Otwinowski et al. (252) cocrystallized the Trp repressor and a 19-bp operator
and resolved its structure to 2.4 Å (0.24 nm). Unexpectedly, there were no direct hydrogen bonds between functional groups of the bases and the amino acids of the repressor. Instead, the interactions were mediated by a layer of water molecules at the interface between protein and DNA. A process of indirect readout in which the repressor recognized sequence-dependent structural variations unique to the trp operator was proposed. This interpretation is strongly argued in a review by Luisi and Sigler (219), and support for structural changes in the DNA when the repressor binds is provided by nuclear magnetic resonance studies of solution structures of trp-repressor-operator DNA complexes (357).

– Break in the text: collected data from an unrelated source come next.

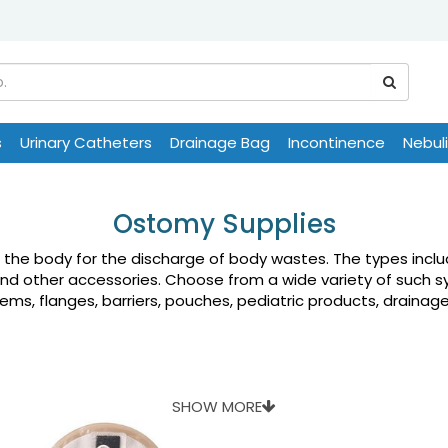
s
Urinary Catheters
Drainage Bag
Incontinence
Nebul
Ostomy Supplies
n the body for the discharge of body wastes. The types inc
and other accessories. Choose from a wide variety of such s
s, flanges, barriers, pouches, pediatric products, drainage 
SHOW MORE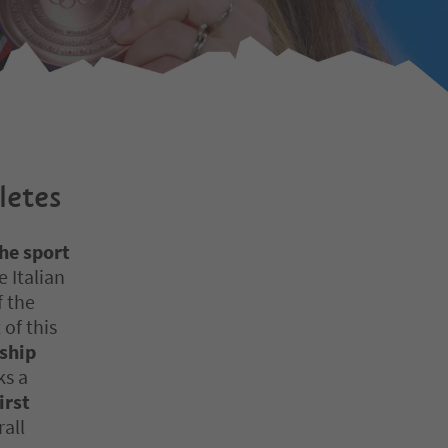
letes
he sport
 Italian
f the
 of this
ship
s a
irst
rall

Staacke et al. (310) proposed that the DNA sequence used in these structural studies does not represent the true operator, which, they suggested, involves a larger sequence to which two dimers bind with centers between –4 and –5 and +4 and +5 (so-called β symmetries). Further experimentation and careful analyses, however, have ruled out this possibility (58, 157). Controversy about the role of water molecules at the protein-DNA interface, however, still continues. Brennan and Matthews (39) and Carey et al. (58) suggested that the conditions required for crystal growth may favor nonspecific binding of the type observed with an interface of water molecules. Furthermore, on the basis of the altered DNA-binding specificities of two TrpR mutants which have the amino acid serine or lysine substituted for threonine at the third position of the second helix of the HTH, Pfau et al. (254) argue for direct specific contacts between the amino acids in the TrpR repressor and the trp operator DNA. Also, nuclear magnetic resonance solution structures of the repressor-operator complex as reported by Zhang et al. (357) do not include a layer of water molecules at the protein-DNA interface. A generally agreed upon position on the interaction between TrpR protein and its operator targets has therefore not yet been reached.

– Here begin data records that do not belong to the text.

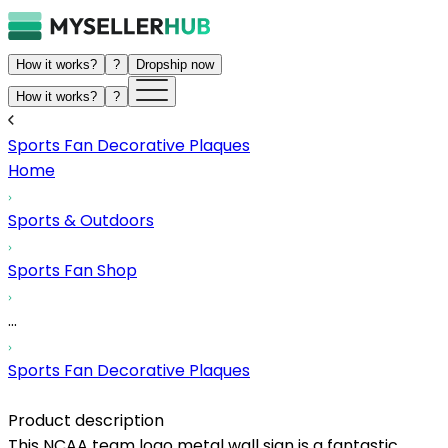
How it works?
?
Dropship now
How it works?
?
Sports Fan Decorative Plaques
Home
Sports & Outdoors
Sports Fan Shop
...
Sports Fan Decorative Plaques
Product description
This NCAA team logo metal wall sign is a fantastic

The number of molecules of Trp repressor that bind to the trp operator in vivo is also not resolved. In vitro studies suggest either three or two dimers per trp operator target when a 40-bp target is used (204, 216) and one dimer if a 20-bp operator is used (58, 216). If, on the other hand, a 16-bp palindromic DNA containing a central trp operator half-site is complexed with the TrpR repressor, paradoxically, the stoichiometry of the complex is found to be 2:1, with two dimers binding tandemly to the half-site (209). In this same study, it was shown that the N-terminal arms of the repressor increase the binding affinities of tandemly bound dimers, probably by mediating dimer-dimer interactions. Such binding to half sites could be of particular relevance to aroL and mtr, in both of which the right-hand trp half-sites appear to be very weak.
The TyrR regulon comprises eight or possibly nine separate transcription units (40, 44, 54, 55, 104, 122, 143, 145, 161, 180, 181, 182, 223, 242, 286, 322, 330, 340). TyrR protein can act as a repressor and, in some cases, as an activator. Its major coeffector is tyrosine, although phenylalanine and tryptophan also modulate its activity. The next section summarizes what is currently known about this protein and its various activities.
The role of the TyrR protein in repression and activation has been reviewed elsewhere (257). The tyrR gene (322) has been cloned, and its sequence has been determined (69, 75, 76, 339). Judging from the sequence, the TyrR protein comprises 513 amino acids with a calculated subunit molecular weight of 57,640, compared with a measured molecular weight of 110,000 ± 5,000 for the homodimer, in which form the protein normally occurs in the absence of effectors (12, 89).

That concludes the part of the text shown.